DIARY
More summer questions with
few answers
by
Robert LaFrance
If you deliberately include carrots,
apples and similar brain-building foods in your diet, with the idea of becoming
a smarter person, wouldn’t that be artificial intelligence?
We are inundated with information
about AI through every media from radio to television to Internet, but they
always seem to be talking about some kind of electronic device that is really a
robot.
On to another subject – summer is
like that – I should mention that my old friend Flug is laid up with what he
calls ‘an old football injury’. We were supposed to go fishing at Trout Brook
(one of the 27 in the Maritimes) but he called that off because he was limping
so badly. Of course I had to ask what his ‘old football injury’ was and,
eventually, he told me. He had been watching the 2006 Grey Cup game and tripped
over a coffee table, making toothpicks out of it and spraining his beer mug.
Some say my own diet is a little
weird and different. I usually resent that, but last Friday I decided to make
pemmican, that vital food eagerly eaten by old-time voyageurs and others. They
made it mostly of meat and some fat but if they had listened to the First
Nations people already here, they would have added berries and other taste treats.
Anyway, I did make pemmican and it tasted much like a cowboy boot – if I were
ever planning to taste one. I gave it to the dog Minnie, who gave me a look and
walked away.
Walking through my 200-tree apple
orchard and nearby fields, I am struck by the almost total absence of ripe wild
strawberries. Three weeks ago the field was almost white with the blossoms, but
they have developed into – well, nothing. I can’t figure out why all those
blossoms didn’t translate or transmute into a plethora of tasty fruit. Anyone
who has an explanation please write, phone, text, tweet Instagram etc.
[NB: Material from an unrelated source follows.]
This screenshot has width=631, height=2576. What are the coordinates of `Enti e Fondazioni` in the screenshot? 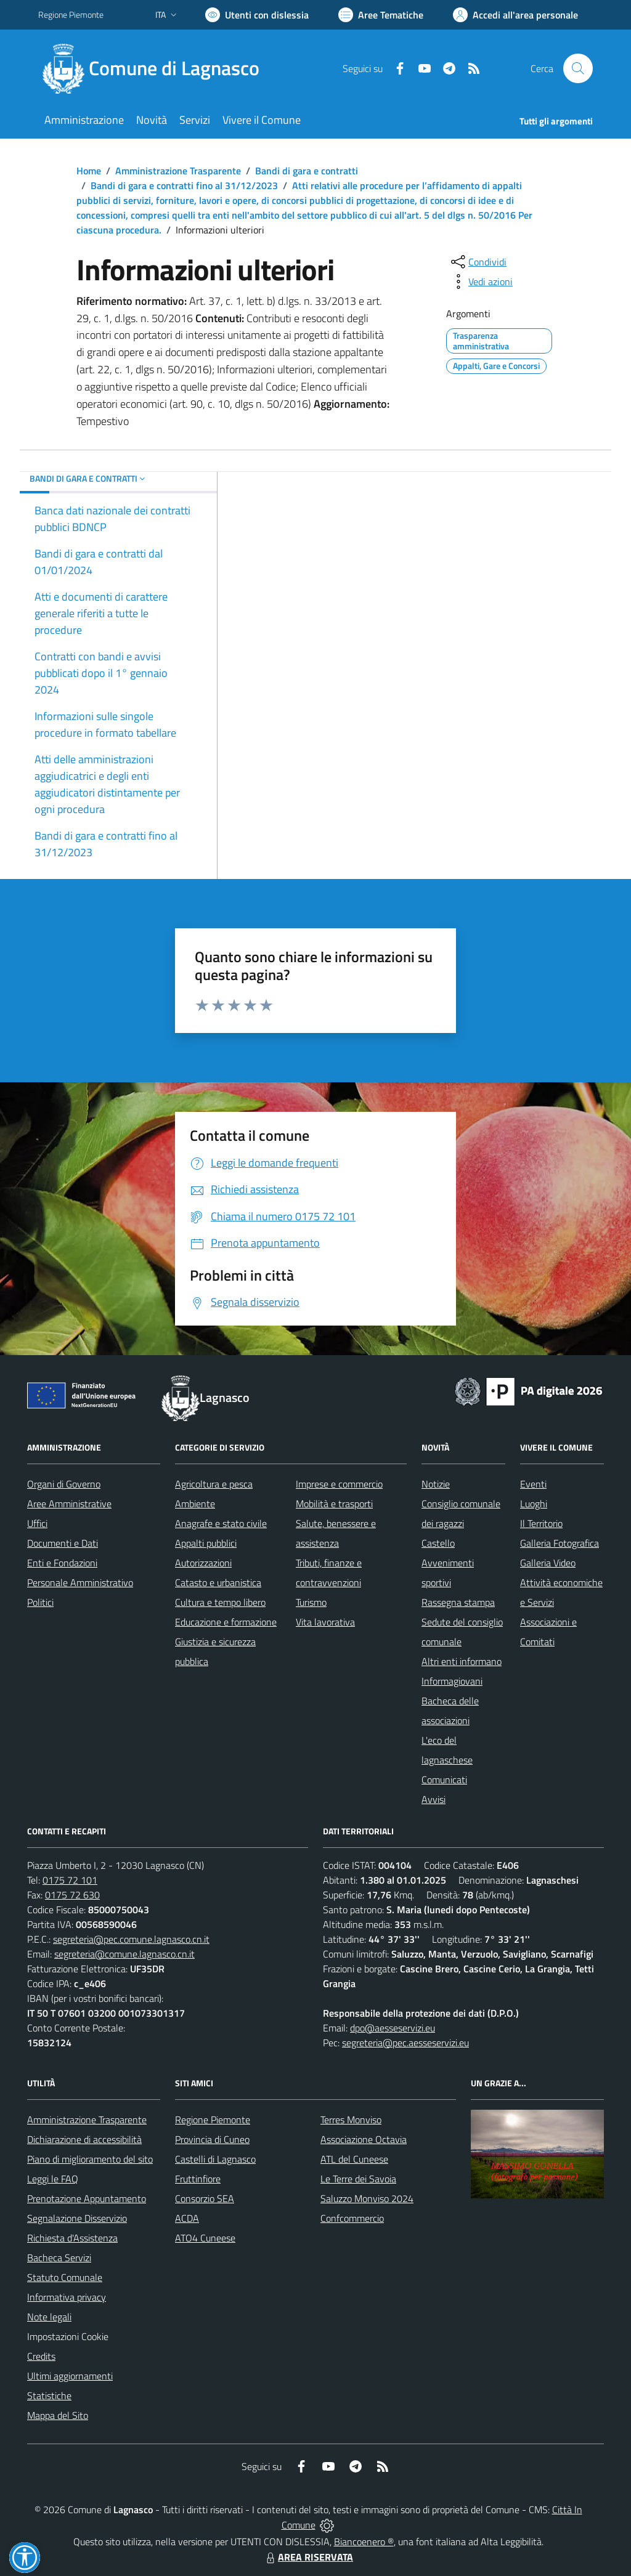 It's located at (62, 1562).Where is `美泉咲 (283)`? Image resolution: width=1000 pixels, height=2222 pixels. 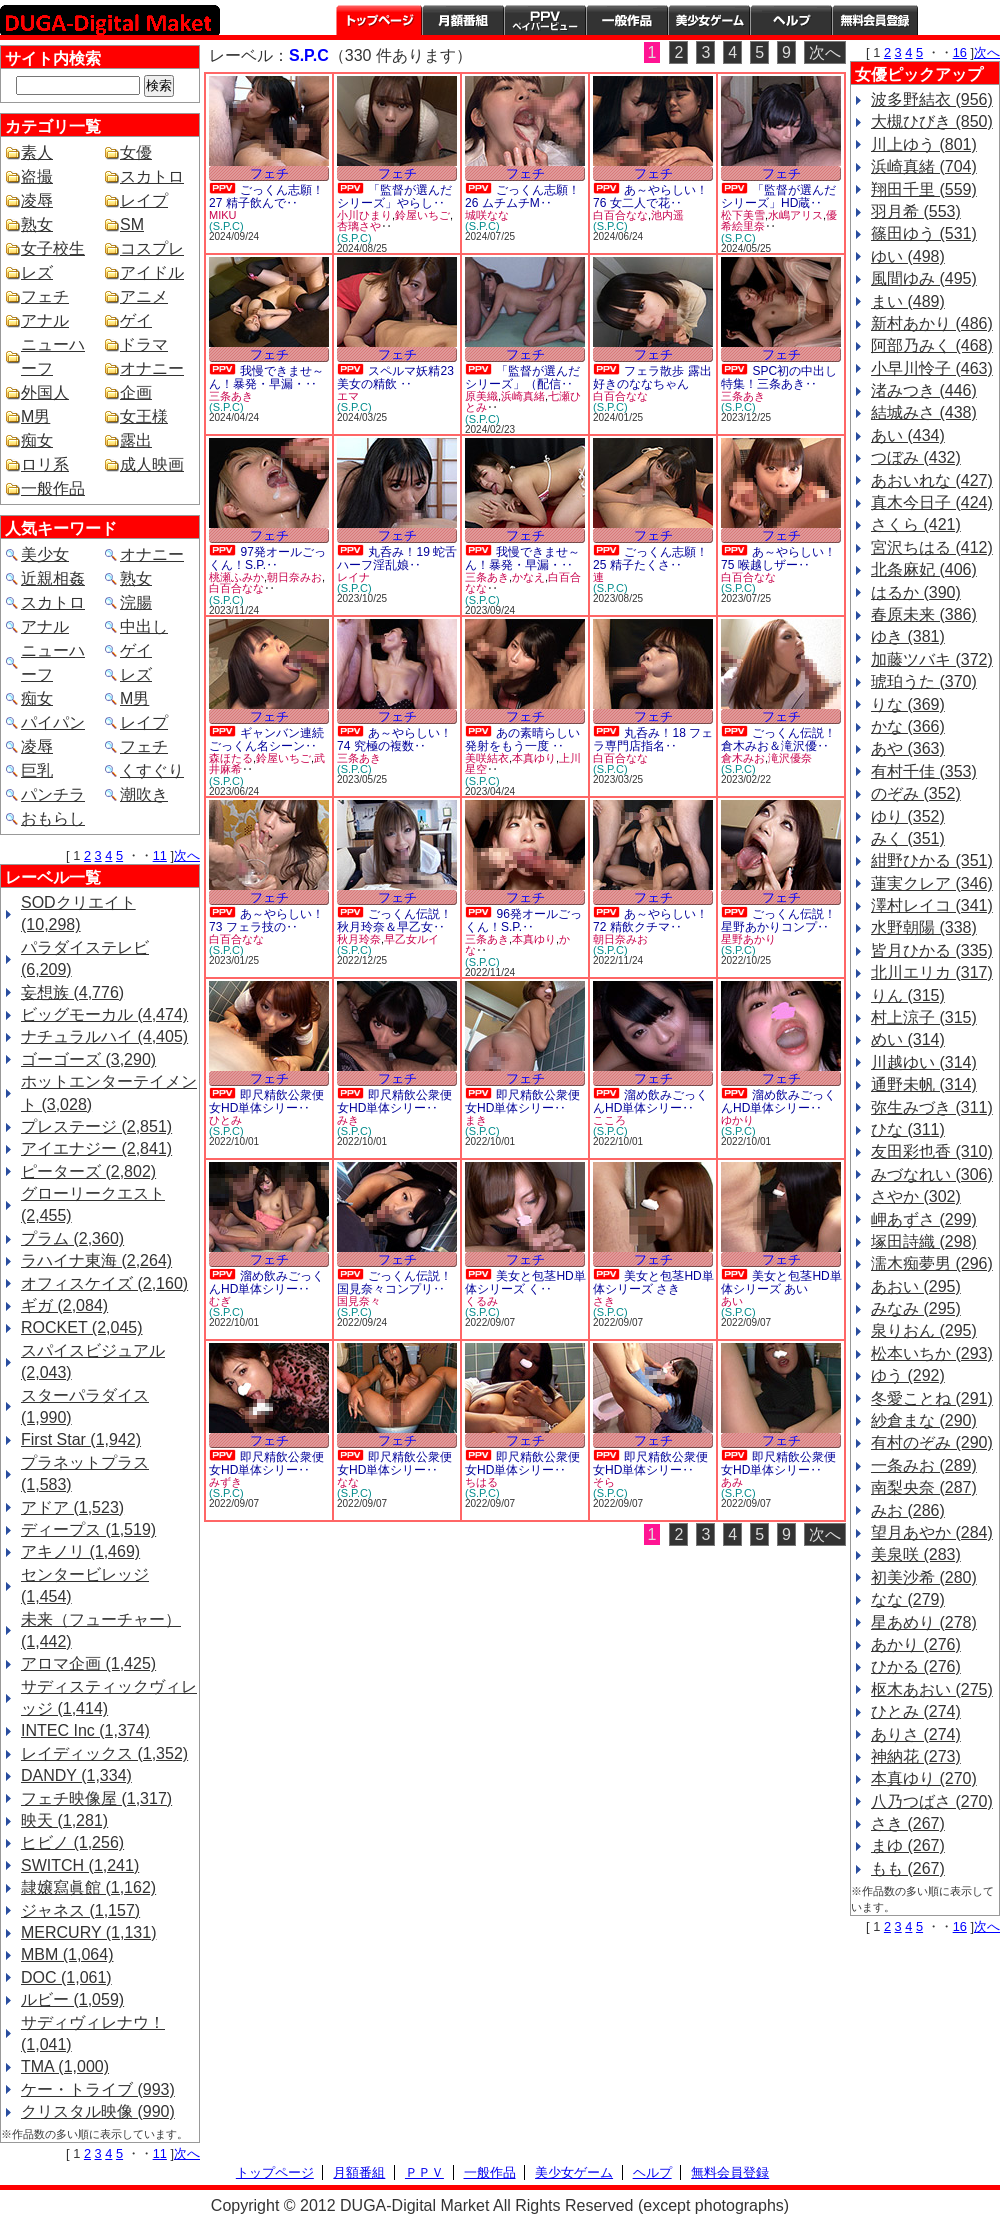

The rest of my crops are doing well,
as is this year’s crop of convertibles. The nice weather (between showers) of
June and July seems to spawn the things. Males between the ages of 45 and 60
seem most susceptible to the purchase of a convertible Trans Am, Grand Am or
other kinds of ‘Am’. I sure hope they are able to convert back to car mode when
it starts raining.
When I did finally get fishing last
week, I caught a 10-inch trout (even bigger in metric) and was thinking about
throwing him back. Why? Because a 6-inch trout tastes so much better. See how
perverse we humans are? And further on fishing, I was wondering two weeks ago
when I heard about the wicked hailstorms in Plaster Rock, Tilley and Aroostook:
what are the fish thinking when those white ice marbles are falling from the
sky?
Bernie Madoff was a New York
stockbroker who defrauded investors out of an estimated $64.8 BILLION. Unlike
many of his contemporaries who are still running countries or are living in
giant estates in Minto, NB, Madoff was caught and actually found guilty of what
the government called a Ponzi Scheme. His jail sentence was and is 150 years.
Considering the crowd now running the U.S., Madoff will probably be on parole by next Tuesday.
If we watch television at all, or
listen to the radio or look at a newspaper, we have to keep seeing and hearing
the name Trump. A show of hands…who is sick and tired of hearing about Russian
meddling in the 2016 presidential election over there? The latest revelation
has been that Donald Trump Jr., who seems like an oxymoron without the oxy,
almost openly colluded with agents of the Russian government to dig up
scandalous material on Hillary Clinton. With all this talk, the government
can’t concentrate on its main job – depriving its poorer citizens of health
insurance.
Gardening and working in my orchard
are two jobs I enjoy in the summer; in the winter (fast approaching, says the
pessimist) I think about those
jobs. Yesterday afternoon I was weeding in my garden that’s located near the
house and I had a cordless phone in my pocket. Anybody with any sense would
have simply put the house phone on ‘call forward’ to his cellphone, but there
you go.
I kept hearing noises from the
cordless phone, as if I were pressing keys, but I ignored them. I was pulling
some rough pigweed from around my onions when I fancied I could hear a voice
that kept getting louder. Taking the phone from my pocket, I was amazed that
someone with an Australian accent seemed to be talking, trying to get someone
to answer. If you’ve ever seen the hilarious Clarke and Dawe skit ‘The front
fell off’, that’s what he sounded like.
It turned out I was listening to
someone named Leonard in Melbourne, Australia. Ouch! My poor phone bill.